Sonny is a functional programming language designed to create music and other sounds. It features a highly modular, fully programmable sound generation and transformation pipeline so that the user has complete control over what is generated.
Sonny is not currently undergoing any new development. I have found that there is a fundamental problem with using an interpretted language to process audio: it is far too slow. You may be interested in a more recent music programming project of mine: Ryvm.
- Standard programming language expression evaluation including arithmetic, logical, and ternary operators
- Modular arithmetic sound transformation via function-like constructs called "chains"
- Easy-to-type note entry to build song loops
- Song loop arrangement via chains
- Frequency-domain sound manipulation (not perfect)
- Simple but effective module system for separating code into multiple files or libraries
- Compiles to .WAV format
- Output to other audio formats, namely .MP3 and .OGG
- Playback and manipulation of external audio samples
- A more powerful module system for more complex libraries
- Continuous sound playback from the compiler itself
- Proper language documentation (currently there is only a lackluster grammar file)

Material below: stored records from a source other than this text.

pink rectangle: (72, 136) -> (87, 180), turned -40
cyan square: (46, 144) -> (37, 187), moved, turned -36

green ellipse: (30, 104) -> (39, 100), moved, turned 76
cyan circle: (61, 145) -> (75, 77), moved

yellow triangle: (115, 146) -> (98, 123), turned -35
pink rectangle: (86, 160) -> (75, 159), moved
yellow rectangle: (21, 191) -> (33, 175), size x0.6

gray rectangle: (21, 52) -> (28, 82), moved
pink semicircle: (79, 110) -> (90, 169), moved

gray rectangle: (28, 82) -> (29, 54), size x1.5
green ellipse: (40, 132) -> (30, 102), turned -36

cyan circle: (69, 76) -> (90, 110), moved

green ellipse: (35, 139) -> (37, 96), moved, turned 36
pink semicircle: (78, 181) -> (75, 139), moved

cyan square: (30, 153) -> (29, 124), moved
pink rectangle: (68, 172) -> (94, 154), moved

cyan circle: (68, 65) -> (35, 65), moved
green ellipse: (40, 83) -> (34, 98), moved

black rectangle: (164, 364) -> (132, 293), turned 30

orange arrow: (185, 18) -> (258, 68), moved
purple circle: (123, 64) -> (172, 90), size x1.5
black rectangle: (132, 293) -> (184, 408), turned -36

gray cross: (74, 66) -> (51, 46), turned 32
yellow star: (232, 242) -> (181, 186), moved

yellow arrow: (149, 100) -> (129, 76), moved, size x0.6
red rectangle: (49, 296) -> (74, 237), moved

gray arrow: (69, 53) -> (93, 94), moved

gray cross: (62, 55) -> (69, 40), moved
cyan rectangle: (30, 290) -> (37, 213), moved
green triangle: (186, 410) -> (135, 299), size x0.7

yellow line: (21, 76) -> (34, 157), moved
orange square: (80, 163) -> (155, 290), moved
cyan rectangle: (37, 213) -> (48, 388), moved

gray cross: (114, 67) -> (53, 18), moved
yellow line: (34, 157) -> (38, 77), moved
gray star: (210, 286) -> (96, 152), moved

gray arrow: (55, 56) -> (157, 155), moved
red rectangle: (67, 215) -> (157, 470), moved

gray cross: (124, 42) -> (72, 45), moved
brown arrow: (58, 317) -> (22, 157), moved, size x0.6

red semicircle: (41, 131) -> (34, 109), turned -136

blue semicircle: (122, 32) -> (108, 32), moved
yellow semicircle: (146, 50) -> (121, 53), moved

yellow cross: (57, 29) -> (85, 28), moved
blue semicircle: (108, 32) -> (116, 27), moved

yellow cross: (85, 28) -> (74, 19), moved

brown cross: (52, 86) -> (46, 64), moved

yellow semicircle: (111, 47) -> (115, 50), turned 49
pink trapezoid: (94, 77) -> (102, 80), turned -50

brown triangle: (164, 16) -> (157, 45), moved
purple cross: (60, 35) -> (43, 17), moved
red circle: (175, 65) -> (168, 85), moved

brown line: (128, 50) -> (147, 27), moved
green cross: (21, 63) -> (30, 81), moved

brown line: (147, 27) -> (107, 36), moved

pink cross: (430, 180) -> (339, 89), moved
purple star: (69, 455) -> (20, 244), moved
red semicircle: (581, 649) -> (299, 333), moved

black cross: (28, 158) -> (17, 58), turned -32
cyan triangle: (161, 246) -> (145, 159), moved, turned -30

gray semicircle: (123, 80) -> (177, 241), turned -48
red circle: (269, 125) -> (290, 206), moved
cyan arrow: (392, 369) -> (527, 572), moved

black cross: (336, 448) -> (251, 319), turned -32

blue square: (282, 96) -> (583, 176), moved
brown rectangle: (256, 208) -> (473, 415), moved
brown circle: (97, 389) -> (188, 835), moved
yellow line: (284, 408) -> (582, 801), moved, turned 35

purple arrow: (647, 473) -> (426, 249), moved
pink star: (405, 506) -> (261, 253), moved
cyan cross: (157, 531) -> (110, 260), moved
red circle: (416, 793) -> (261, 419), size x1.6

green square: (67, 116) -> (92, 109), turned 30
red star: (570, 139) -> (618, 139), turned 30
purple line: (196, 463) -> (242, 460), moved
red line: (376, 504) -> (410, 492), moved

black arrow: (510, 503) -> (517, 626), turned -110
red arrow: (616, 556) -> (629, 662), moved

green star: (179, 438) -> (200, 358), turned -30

- Getting user input to allow for interactive programs
- A decent standard library with lots of useful chains
The language should (eventually)...
- be capable of creating any audio file that a typical DAW (Digital Audio Workstation) program like Ableton, Reason, or Logic are capable of making.
- be easy to use for the purposes of sound design and audio generation.
- be fast. A decent machine should be capable of continuous audio generation and playback without any pauses.
- have simple, nice-looking syntax. (This is obviously subjective.)
- be compatible with all major desktop operating systems.
- not require a GUI for the vast majority of features.
The does not need to, and probably should not...
- be easy to use as a general-purpose programming language. There are plenty of very good general-purpose programming languages already. Sonny only seeks to be good in its niche of sound processing.
- Git (recommended)
- Rust
- Cargo
The Sonny compiler is written in the Rust programming language. Currently, the main way to install Sonny is to build it from source. Luckily, Rust makes this very easy. Before you can install Sonny you will need to install Rust and its package manager, cargo.
If you do not already have Rust installed, head over to the Rust website and install it. Once cargo is installed, simply run these commands in your terminal:
git clone https://github.com/kaikalii/sonny.git
cd sonny
cargo build --release
Then, you can run the example:
cargo run example.son --play
After this, you can cargo build --release
and add /PATH/TO/sonny/target/release to your path if you want to be able to compile Sonny projects from any directory.
If you use Atom as your editor, you can get syntax highlighting for Sonny by installing the language-sonny package.
To learn the basics or programming in Sonny, head over to the documentation.
Any contribution to Sonny's development is greatly appreciated. If you would like to contribute, please keep the following in mind:
- Unless your contribution is a simple bug fix, open an issue to discuss it before submitting a pull-request.
- Please use rustfmt on your code with the default settings.